[[ ENTRIES SUPPLIED, beginning ]]
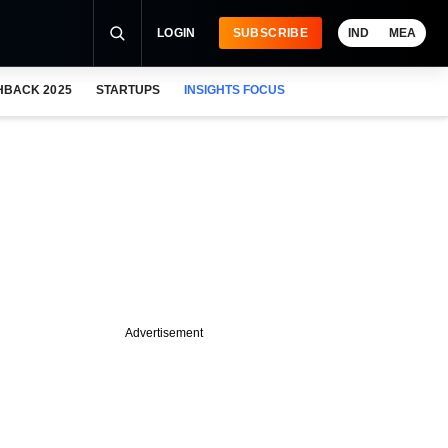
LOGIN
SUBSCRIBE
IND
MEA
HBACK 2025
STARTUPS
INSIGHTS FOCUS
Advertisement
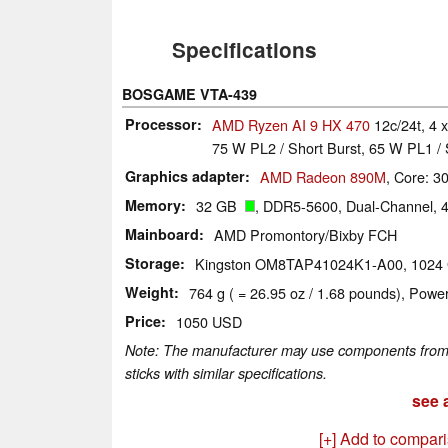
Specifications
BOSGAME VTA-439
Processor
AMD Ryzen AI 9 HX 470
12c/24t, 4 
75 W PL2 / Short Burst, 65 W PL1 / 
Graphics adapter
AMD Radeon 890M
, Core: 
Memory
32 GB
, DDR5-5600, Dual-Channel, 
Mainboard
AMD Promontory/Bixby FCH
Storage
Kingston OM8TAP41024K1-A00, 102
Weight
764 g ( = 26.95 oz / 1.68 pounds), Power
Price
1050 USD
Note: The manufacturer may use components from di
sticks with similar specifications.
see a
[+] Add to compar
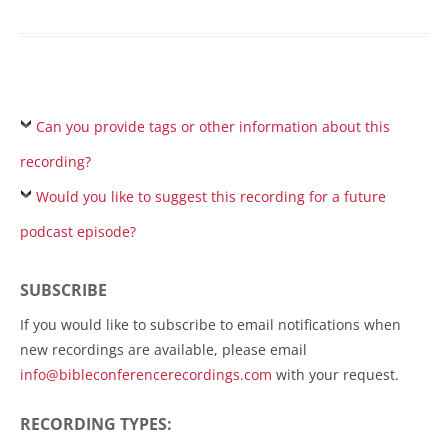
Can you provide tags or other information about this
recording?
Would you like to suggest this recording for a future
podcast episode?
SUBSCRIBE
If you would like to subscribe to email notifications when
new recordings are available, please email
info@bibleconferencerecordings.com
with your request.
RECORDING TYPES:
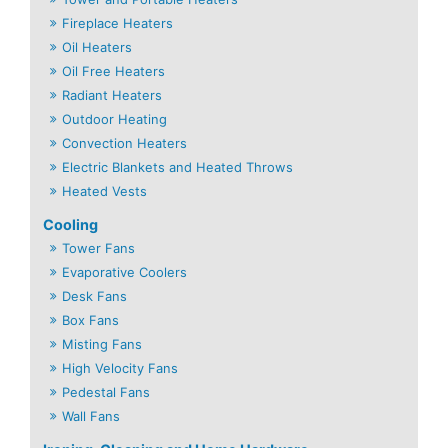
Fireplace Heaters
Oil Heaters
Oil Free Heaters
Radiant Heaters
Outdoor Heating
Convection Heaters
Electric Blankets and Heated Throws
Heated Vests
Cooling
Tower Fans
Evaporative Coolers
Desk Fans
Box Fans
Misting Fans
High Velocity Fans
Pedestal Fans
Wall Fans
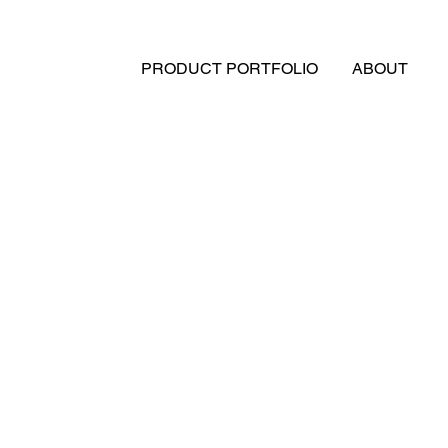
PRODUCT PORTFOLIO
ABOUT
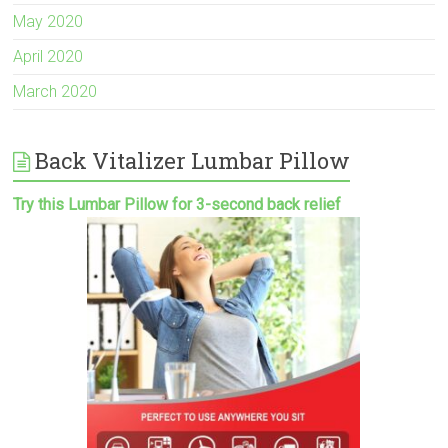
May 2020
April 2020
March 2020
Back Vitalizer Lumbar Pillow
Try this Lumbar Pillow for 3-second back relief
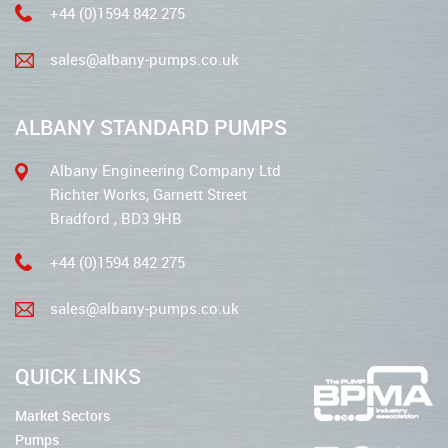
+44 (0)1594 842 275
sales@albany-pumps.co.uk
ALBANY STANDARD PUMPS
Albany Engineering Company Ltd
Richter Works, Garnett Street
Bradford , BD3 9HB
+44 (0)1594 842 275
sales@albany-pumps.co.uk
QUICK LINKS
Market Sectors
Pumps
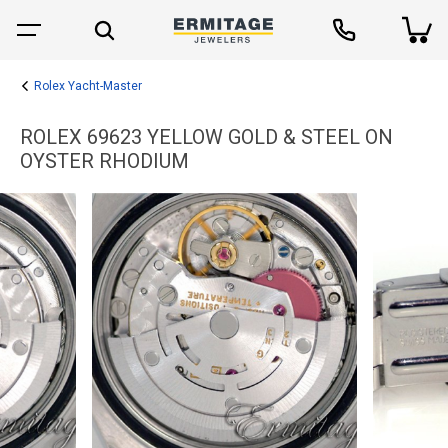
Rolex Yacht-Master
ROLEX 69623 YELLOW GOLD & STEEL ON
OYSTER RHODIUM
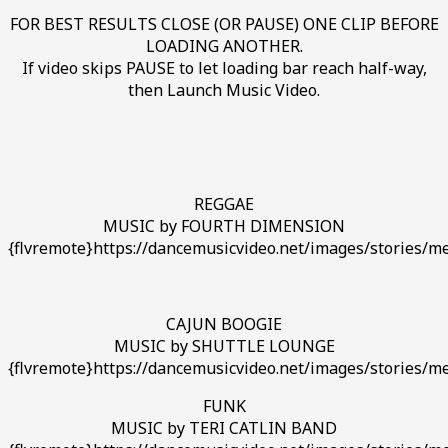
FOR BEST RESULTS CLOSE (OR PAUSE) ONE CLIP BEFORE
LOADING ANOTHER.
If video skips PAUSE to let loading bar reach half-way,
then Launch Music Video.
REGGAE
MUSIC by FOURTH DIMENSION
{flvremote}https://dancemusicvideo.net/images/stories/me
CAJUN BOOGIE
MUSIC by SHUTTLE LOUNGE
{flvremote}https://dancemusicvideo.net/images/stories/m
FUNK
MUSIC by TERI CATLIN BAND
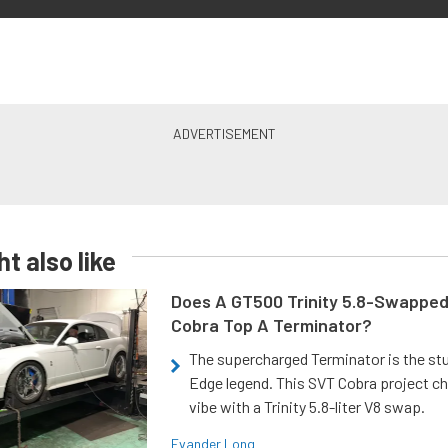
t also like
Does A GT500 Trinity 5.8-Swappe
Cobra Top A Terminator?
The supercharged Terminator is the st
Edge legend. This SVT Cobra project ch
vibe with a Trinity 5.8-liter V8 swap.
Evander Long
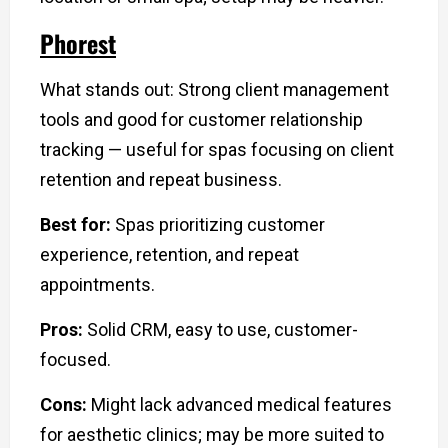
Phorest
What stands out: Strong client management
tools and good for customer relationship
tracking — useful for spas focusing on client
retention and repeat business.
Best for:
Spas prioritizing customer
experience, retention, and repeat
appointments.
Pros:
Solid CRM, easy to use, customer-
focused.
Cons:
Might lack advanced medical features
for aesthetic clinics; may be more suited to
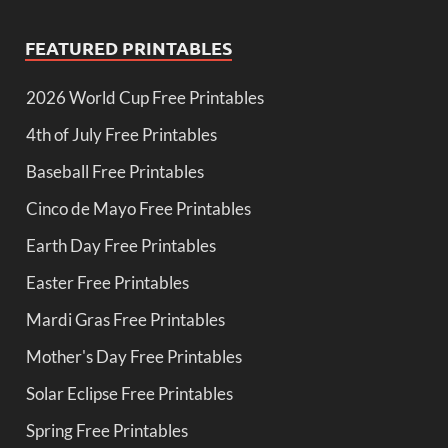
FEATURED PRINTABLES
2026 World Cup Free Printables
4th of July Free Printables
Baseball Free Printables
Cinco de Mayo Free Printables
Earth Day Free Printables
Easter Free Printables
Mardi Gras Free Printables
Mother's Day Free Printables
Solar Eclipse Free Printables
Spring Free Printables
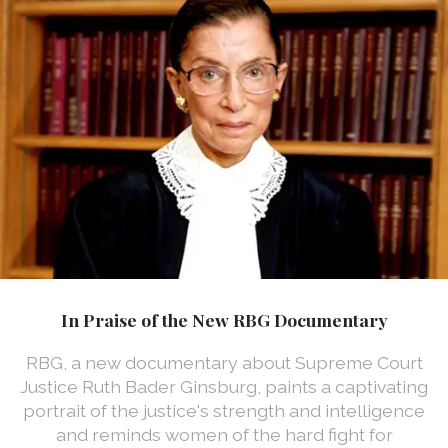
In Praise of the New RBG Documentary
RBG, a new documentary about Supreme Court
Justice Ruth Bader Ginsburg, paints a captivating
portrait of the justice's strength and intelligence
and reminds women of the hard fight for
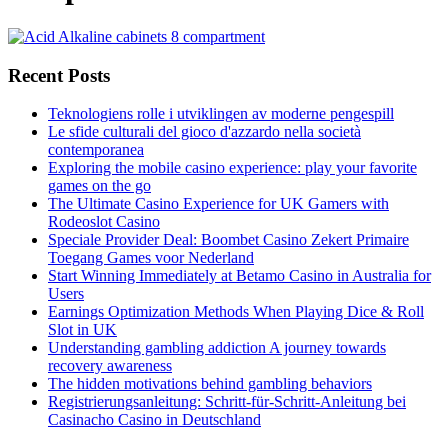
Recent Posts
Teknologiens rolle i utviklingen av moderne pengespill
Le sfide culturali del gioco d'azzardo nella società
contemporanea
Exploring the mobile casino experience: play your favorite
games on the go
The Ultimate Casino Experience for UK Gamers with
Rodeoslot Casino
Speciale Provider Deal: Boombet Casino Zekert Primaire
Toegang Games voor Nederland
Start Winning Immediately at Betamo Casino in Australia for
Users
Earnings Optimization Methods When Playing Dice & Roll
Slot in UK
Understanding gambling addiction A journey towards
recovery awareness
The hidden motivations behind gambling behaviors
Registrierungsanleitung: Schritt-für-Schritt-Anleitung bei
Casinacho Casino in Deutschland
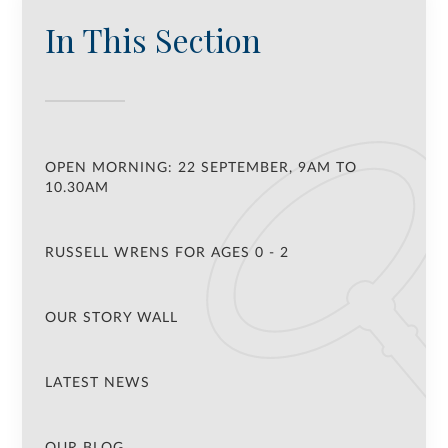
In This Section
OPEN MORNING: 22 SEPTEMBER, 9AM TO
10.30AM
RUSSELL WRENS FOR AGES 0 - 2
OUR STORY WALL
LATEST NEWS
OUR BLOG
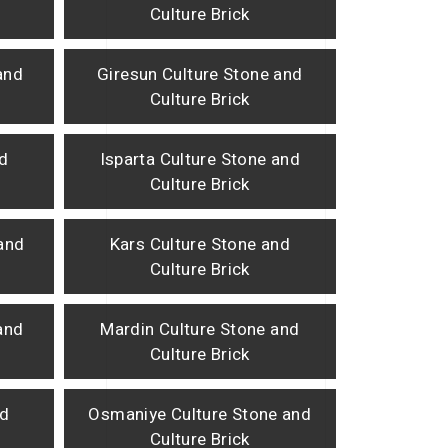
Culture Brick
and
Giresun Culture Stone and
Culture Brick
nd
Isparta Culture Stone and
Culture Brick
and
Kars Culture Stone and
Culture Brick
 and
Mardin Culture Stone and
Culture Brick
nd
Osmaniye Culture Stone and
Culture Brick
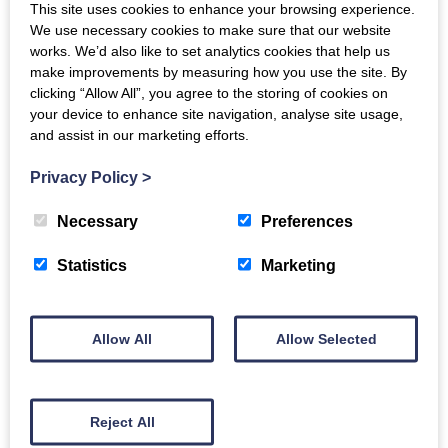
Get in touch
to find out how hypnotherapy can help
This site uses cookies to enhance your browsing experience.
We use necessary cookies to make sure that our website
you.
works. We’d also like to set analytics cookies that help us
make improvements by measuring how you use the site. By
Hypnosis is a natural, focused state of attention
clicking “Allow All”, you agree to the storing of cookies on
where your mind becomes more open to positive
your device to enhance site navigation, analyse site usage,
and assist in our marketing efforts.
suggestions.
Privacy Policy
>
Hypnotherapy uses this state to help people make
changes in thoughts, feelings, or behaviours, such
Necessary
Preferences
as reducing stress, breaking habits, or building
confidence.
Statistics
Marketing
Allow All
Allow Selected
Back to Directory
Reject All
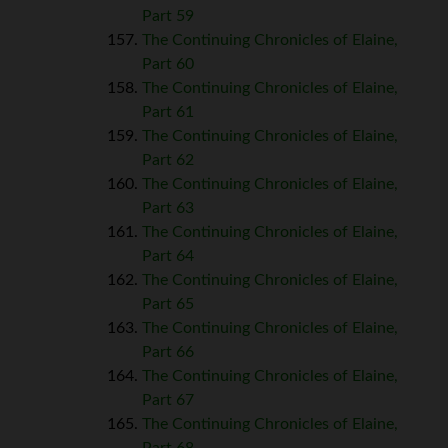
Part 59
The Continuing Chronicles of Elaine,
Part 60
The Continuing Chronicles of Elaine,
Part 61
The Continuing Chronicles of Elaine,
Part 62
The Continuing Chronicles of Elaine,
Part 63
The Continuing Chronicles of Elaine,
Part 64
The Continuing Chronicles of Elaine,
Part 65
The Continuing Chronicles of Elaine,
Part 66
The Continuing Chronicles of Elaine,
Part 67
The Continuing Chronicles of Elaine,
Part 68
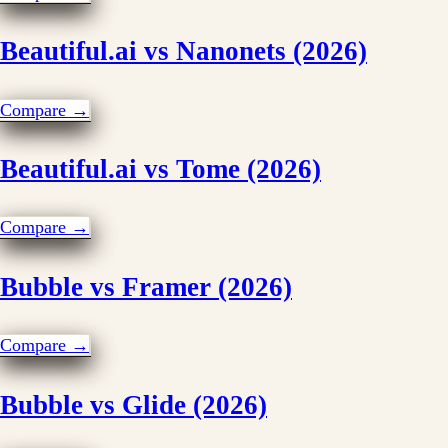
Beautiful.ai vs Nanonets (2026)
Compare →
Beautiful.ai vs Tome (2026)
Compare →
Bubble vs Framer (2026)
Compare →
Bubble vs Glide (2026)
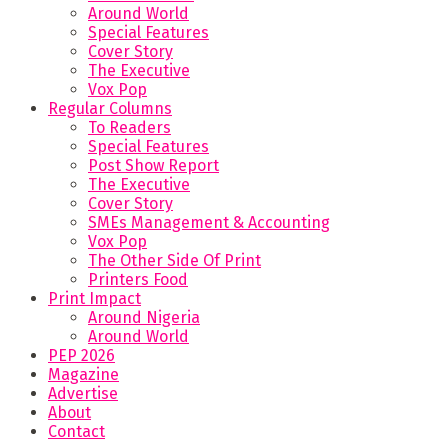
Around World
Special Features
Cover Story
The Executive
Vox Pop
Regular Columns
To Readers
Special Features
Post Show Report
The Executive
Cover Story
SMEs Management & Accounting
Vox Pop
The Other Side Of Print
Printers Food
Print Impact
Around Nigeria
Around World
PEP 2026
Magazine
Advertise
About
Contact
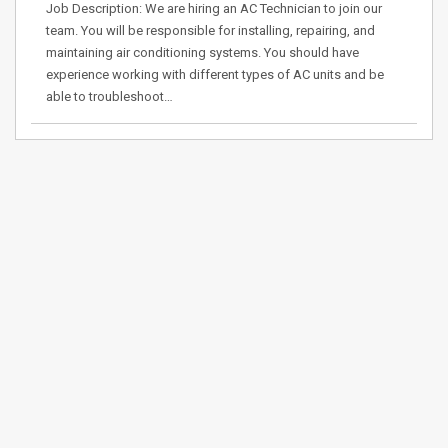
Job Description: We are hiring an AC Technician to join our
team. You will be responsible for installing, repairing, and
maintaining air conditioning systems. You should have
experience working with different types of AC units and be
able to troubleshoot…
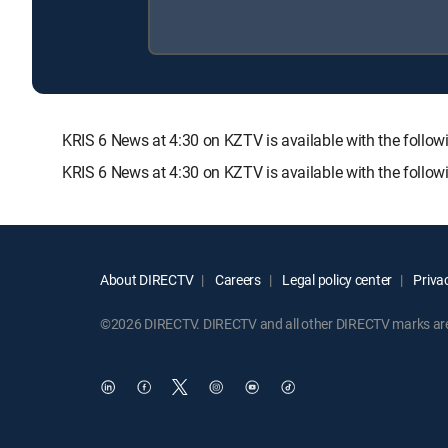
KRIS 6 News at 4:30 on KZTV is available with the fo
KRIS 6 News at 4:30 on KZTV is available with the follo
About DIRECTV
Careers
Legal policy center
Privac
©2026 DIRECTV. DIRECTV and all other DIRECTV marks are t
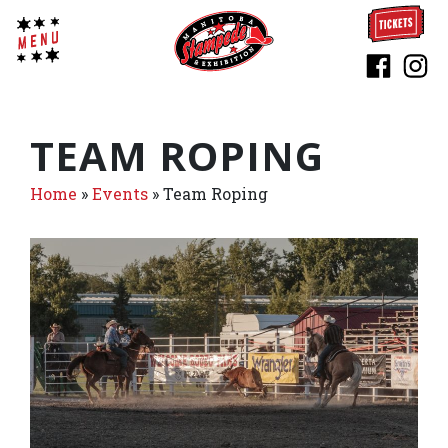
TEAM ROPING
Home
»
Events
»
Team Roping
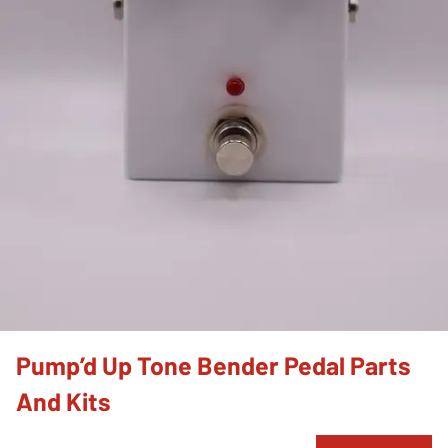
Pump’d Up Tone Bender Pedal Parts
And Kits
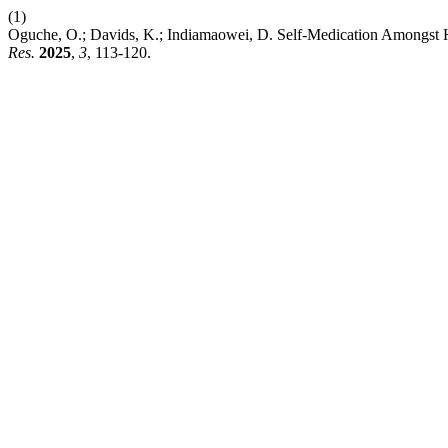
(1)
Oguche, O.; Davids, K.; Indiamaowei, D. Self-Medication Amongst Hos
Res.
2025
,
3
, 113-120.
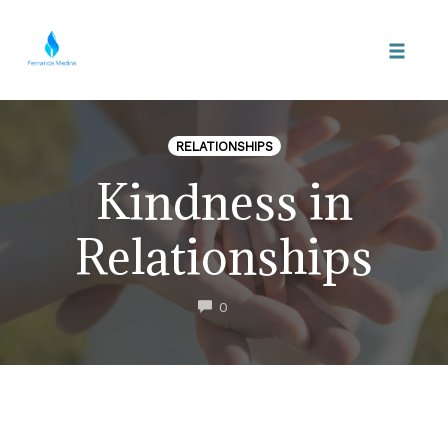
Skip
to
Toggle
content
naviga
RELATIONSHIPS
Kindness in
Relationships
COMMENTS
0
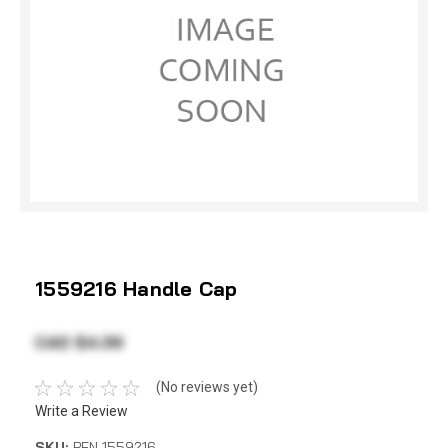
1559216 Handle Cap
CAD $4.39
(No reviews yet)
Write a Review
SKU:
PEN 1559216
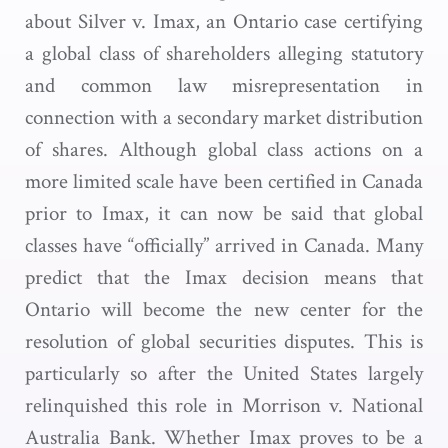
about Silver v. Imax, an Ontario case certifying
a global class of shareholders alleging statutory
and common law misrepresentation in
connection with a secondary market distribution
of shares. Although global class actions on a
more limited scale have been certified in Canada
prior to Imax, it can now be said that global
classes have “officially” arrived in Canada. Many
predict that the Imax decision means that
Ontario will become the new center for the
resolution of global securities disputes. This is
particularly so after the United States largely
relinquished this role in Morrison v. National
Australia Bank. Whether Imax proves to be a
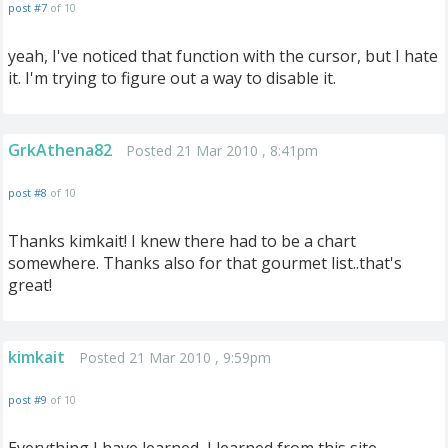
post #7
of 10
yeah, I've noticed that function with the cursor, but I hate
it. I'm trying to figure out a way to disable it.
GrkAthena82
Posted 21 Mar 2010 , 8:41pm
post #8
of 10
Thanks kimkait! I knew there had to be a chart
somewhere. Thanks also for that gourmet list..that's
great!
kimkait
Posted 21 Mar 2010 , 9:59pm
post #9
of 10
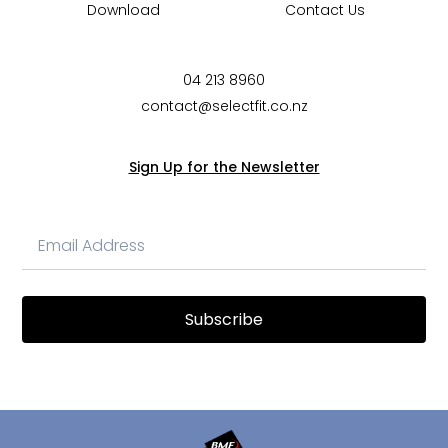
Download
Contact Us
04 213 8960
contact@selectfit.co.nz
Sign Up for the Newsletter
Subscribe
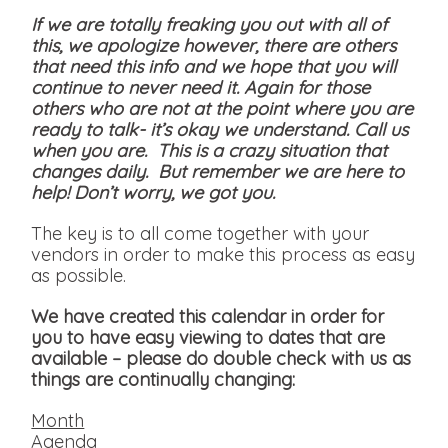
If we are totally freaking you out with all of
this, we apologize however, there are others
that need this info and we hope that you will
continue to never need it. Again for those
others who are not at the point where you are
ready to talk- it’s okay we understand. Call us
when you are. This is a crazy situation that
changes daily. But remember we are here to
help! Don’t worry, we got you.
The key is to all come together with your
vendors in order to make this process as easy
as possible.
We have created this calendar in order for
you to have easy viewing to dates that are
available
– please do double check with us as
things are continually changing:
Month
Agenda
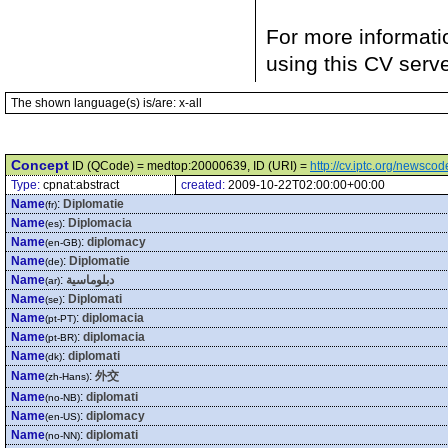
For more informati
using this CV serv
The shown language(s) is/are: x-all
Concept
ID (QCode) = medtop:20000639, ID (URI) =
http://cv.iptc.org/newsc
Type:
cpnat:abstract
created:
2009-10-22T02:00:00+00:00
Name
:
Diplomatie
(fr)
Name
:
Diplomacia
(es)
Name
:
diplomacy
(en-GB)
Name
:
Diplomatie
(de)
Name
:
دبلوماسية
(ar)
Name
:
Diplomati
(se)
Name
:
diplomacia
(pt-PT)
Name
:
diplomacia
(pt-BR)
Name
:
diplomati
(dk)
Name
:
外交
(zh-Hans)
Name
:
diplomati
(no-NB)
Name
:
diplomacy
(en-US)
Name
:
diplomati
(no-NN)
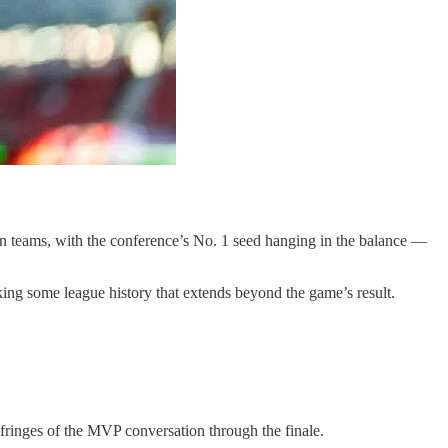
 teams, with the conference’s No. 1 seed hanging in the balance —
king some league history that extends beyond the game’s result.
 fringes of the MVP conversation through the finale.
[[ ENTRIES SUPPLIED, end ]]
TASK ITEM:
Using the data above, retype exactly and only the lines from the one containing "MUSIC by TERI CATLIN BAND" up to and including the one containing "experience, retention, and repeat", with no pictures carried over.

REPLY TO THE TASK:
MUSIC by TERI CATLIN BAND
t also like
Does A GT500 Trinity 5.8-Swappe
Cobra Top A Terminator?
The supercharged Terminator is the st
Edge legend. This SVT Cobra project ch
vibe with a Trinity 5.8-liter V8 swap.
Evander Long
Phorest
What stands out: Strong client management
tools and good for customer relationship
tracking — useful for spas focusing on client
retention and repeat business.
Best for:
Spas prioritizing customer
experience, retention, and repeat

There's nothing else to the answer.